Raw data below:
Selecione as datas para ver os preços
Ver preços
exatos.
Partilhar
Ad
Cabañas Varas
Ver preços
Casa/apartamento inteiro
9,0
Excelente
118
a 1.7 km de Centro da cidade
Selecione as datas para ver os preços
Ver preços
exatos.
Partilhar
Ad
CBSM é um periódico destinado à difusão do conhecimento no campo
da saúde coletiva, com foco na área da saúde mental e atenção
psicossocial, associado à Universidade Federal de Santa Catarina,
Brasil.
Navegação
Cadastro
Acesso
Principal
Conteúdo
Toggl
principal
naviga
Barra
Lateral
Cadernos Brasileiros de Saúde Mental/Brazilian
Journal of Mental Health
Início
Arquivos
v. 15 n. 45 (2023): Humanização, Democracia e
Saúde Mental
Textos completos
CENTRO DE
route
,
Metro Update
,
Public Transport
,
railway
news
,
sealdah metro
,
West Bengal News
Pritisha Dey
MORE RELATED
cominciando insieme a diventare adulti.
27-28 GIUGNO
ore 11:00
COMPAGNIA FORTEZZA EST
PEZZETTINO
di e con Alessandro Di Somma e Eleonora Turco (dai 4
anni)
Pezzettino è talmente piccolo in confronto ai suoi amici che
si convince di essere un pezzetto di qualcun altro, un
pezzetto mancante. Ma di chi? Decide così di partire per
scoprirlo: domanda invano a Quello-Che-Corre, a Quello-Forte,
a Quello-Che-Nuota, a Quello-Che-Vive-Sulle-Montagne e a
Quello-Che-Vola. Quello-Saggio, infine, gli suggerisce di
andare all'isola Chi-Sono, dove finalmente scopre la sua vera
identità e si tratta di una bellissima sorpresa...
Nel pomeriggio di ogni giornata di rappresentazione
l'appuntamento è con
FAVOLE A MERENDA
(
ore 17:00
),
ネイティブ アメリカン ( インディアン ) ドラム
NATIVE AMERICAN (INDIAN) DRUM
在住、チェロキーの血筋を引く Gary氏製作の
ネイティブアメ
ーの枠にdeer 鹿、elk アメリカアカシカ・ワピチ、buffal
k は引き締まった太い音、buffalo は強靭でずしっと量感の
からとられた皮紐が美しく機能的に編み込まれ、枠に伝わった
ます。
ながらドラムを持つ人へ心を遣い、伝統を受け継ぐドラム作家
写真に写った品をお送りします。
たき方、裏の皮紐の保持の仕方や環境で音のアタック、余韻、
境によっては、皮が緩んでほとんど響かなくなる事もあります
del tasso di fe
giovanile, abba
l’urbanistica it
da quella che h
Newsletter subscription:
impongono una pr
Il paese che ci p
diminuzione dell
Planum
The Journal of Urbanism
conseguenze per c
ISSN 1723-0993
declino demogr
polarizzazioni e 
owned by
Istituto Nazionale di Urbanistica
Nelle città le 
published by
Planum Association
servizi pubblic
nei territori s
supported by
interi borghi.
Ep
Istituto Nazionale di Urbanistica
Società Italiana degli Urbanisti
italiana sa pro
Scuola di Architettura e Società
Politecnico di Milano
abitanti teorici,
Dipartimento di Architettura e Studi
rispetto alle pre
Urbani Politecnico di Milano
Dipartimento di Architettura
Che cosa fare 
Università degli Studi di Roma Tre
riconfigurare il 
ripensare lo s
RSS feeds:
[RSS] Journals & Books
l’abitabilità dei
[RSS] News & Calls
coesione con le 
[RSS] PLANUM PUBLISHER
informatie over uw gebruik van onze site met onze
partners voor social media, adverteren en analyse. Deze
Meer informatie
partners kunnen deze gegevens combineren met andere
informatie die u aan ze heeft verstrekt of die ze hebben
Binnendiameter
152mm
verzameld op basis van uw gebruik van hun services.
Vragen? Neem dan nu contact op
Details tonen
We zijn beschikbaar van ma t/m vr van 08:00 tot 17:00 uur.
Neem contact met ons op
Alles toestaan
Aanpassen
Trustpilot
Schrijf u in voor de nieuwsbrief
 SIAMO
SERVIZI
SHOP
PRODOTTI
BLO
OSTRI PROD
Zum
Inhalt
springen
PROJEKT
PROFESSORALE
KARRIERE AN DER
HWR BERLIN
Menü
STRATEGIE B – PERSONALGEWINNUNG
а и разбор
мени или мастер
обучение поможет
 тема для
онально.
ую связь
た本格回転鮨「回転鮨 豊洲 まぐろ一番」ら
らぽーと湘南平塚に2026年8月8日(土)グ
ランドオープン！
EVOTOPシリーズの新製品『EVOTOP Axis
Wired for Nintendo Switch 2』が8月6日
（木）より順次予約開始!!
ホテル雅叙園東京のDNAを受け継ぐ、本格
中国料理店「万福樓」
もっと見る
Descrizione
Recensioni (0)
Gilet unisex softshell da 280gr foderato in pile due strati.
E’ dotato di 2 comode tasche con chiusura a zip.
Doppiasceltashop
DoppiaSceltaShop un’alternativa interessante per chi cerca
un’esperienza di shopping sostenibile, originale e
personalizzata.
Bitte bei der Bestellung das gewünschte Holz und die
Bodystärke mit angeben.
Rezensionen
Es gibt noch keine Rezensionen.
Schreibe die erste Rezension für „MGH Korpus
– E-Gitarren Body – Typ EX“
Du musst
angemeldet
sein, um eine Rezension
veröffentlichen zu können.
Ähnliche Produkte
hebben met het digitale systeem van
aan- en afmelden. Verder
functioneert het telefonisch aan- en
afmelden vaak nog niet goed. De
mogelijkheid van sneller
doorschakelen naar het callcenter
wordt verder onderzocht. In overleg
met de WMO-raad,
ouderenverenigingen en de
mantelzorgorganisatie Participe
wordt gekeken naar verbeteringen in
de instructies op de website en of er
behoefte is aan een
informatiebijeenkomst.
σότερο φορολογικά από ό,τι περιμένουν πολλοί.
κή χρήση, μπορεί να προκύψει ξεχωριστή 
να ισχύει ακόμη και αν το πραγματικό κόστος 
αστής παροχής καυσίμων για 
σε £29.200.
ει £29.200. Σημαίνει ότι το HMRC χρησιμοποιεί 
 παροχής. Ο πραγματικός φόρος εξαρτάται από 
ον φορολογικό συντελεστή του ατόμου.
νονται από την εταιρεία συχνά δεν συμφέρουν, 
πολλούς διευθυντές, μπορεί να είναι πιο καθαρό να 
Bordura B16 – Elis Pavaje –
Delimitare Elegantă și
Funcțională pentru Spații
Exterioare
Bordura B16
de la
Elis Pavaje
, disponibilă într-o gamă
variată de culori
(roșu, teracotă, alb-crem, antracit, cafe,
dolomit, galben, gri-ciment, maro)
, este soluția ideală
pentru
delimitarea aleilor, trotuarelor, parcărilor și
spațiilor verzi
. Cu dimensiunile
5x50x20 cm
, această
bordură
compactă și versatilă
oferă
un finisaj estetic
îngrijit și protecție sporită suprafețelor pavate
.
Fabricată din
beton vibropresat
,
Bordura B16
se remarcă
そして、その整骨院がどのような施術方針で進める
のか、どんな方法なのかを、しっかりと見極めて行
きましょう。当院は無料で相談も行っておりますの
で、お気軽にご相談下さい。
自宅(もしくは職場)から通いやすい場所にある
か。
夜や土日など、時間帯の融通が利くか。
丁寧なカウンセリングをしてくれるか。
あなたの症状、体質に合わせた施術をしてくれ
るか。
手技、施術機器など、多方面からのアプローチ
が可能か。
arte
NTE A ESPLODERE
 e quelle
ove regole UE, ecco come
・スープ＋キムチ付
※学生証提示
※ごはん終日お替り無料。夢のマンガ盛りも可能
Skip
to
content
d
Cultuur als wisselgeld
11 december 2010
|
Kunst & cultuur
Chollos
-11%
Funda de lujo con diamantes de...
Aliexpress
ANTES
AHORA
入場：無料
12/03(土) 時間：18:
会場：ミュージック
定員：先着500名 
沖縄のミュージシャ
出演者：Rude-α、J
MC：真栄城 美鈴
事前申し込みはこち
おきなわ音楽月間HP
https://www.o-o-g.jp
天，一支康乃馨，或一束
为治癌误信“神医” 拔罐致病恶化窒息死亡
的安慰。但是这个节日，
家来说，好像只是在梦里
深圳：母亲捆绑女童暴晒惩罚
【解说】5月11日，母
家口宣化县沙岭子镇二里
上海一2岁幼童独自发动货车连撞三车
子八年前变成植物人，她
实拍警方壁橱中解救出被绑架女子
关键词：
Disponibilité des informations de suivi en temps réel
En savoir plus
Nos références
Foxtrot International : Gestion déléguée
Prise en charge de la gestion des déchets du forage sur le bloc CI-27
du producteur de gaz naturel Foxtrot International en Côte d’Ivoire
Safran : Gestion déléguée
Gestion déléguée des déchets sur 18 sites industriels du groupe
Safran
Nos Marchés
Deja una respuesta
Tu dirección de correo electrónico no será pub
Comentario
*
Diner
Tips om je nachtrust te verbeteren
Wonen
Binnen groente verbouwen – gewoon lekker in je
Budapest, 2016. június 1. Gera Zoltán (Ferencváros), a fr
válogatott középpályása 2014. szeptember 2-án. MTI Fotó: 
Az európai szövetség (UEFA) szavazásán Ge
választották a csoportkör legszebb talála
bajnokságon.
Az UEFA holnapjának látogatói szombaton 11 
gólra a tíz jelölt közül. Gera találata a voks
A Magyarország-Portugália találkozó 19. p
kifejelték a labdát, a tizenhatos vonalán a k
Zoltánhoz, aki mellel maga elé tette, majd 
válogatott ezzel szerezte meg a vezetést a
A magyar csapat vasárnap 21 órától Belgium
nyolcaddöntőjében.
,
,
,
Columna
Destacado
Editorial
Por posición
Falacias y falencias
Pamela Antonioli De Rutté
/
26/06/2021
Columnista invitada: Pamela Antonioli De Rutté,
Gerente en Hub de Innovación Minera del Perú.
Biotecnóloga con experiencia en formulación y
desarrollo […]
End of Raw data.
» **To do**:
Please state only the number of lines above that hold the string "Architettura".

» **Exercise result**:
3